Start of Block
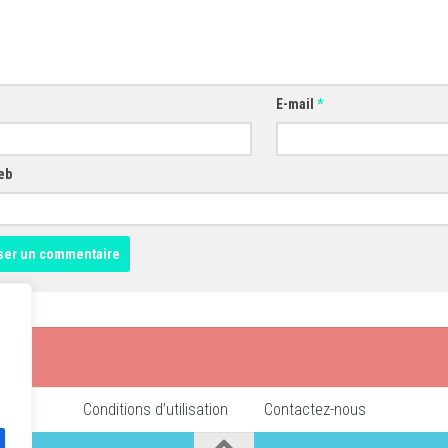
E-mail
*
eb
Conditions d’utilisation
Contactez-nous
End of Block
Start of Block
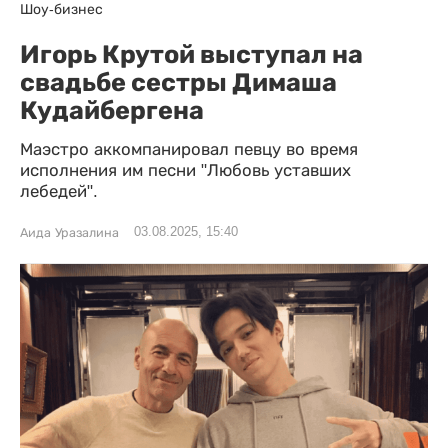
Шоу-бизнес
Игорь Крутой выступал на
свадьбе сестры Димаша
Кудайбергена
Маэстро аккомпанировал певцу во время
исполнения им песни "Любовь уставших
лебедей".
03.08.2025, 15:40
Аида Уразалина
End of Block
Start of Block
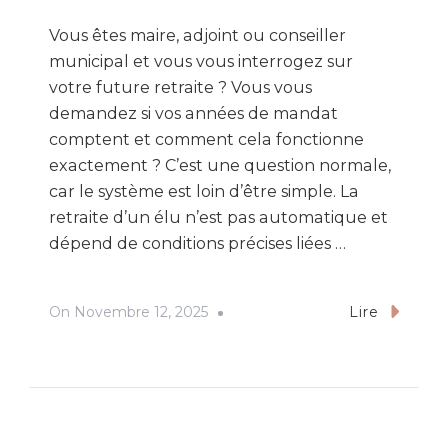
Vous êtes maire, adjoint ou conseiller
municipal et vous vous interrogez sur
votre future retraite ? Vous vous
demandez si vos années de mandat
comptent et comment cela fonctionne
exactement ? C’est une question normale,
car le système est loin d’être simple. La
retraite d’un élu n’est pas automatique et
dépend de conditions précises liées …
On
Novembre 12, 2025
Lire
End of Block
Exercise objective:
Which lines of the listing contain the string "retraite"? Copy each of them.

Result of the task:
votre future retraite ? Vous vous
retraite d’un élu n’est pas automatique et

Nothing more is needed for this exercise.